Modelo de negócios em revisão
Com uma parte dos 200 funcionários focada no novo projeto, a In Loco também está revendo sua operação. Em fevereiro, a empresa abriu um escritório nos Estados Unidos, usando 60% do último aporte de R$ 80 milhões recebido ainda em 2019. O objetivo é desbravar o país e, acima de tudo, aprender mais sobre geolocalização na era da Internet das Coisas e no país onde as questões de privacidade são mais colocadas à prova.
No Brasil, a In Loco tem clientes tão diversos quanto Santander, Magalu, Hering e Banco Original. O foco da startup são empresas aplicativos e cujas operações online tenham forte conexão com as operações offline.
Nesse contexto, a empresa atuava principalmente em dois segmentos, o financeiro (com foco em soluções de segurança e prevenção a fraudes) e o de varejo (soluções de medição e geração de fluxo em lojas físicas).
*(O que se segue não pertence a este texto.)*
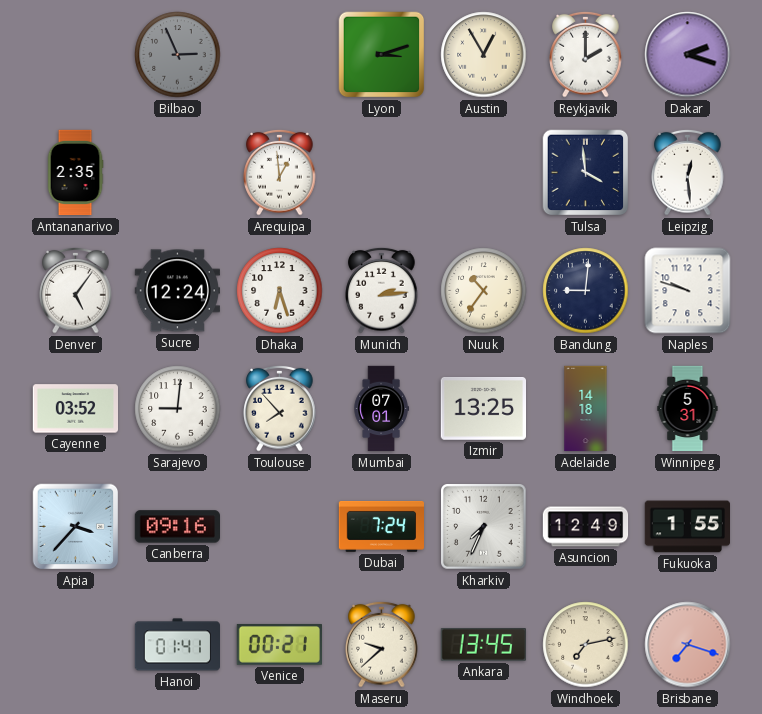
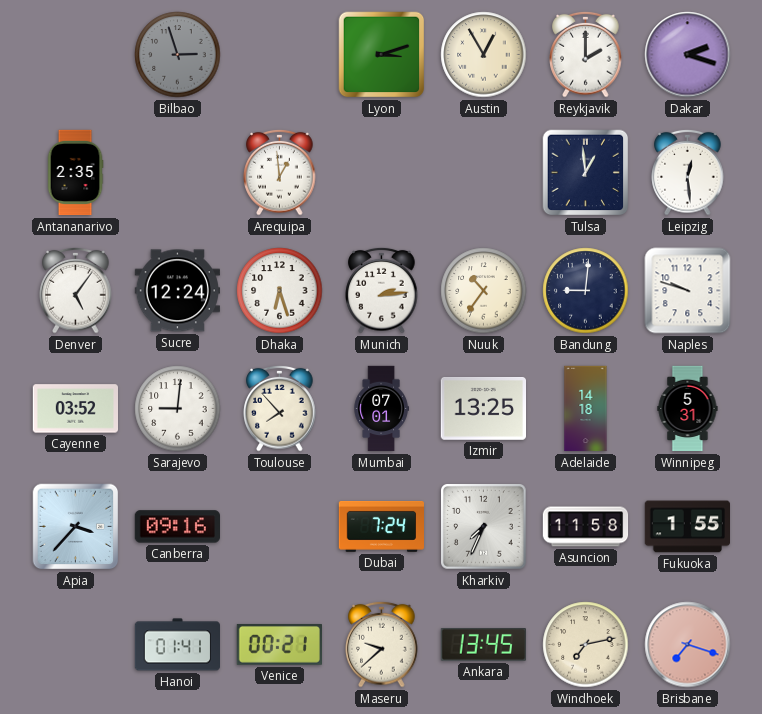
Bilbao: 2:56 -> 2:57
Tulsa: 3:59 -> 12:59
Asuncion: 12:49 -> 11:58
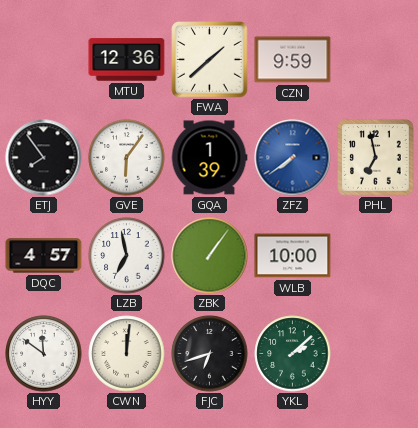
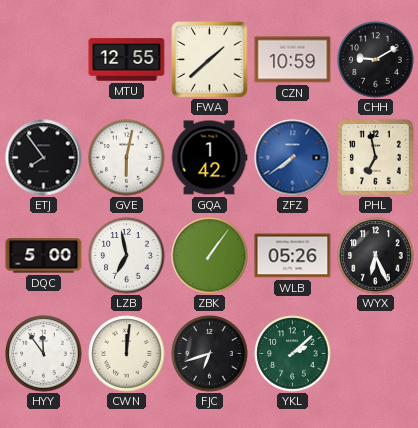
MTU: 12:36 -> 12:55
CZN: 9:59 -> 10:59
CHH: none -> 9:10
GVE: 6:06 -> 6:02
GQA: 1:39 -> 1:42
DQC: 4:57 -> 5:00
WLB: 10:00 -> 05:26
WYX: none -> 6:26
HYY: 11:51 -> 11:54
Neste momento, essa última atuação está “pausada”. “Fizemos isso não só por uma questão de negócio, mas porque seria nocivo para a saúde da população (trabalhar esse tipo de ação)”, ressalta o CEO da empresa.
O Índice de Isolamento Social acabou abrindo os olhos da empresa também para aplicações urbanas da sua tecnologia e para a relação com o setor público. Mas ainda é muito cedo para pensar se a ideia, hoje oferecida gratuitamente a países, estados e municípios, pode dar origem a um novo produto comercial da In Loco.
“Neste momento, estamos focados em usar a tecnologia para ter um impacto positivo na sociedade, do que como modelo comercial. Eu espero que a gente como empresa não desvie o nosso foco porque a gente já está trabalhando há bastante tempo com algo bastante específico que é resolver o problema da privacidade lá na frente, quando a Internet das Coisas for uma realidade. E esse já é um problema muito grande para ser resolvido”, enfatiza Ferraz.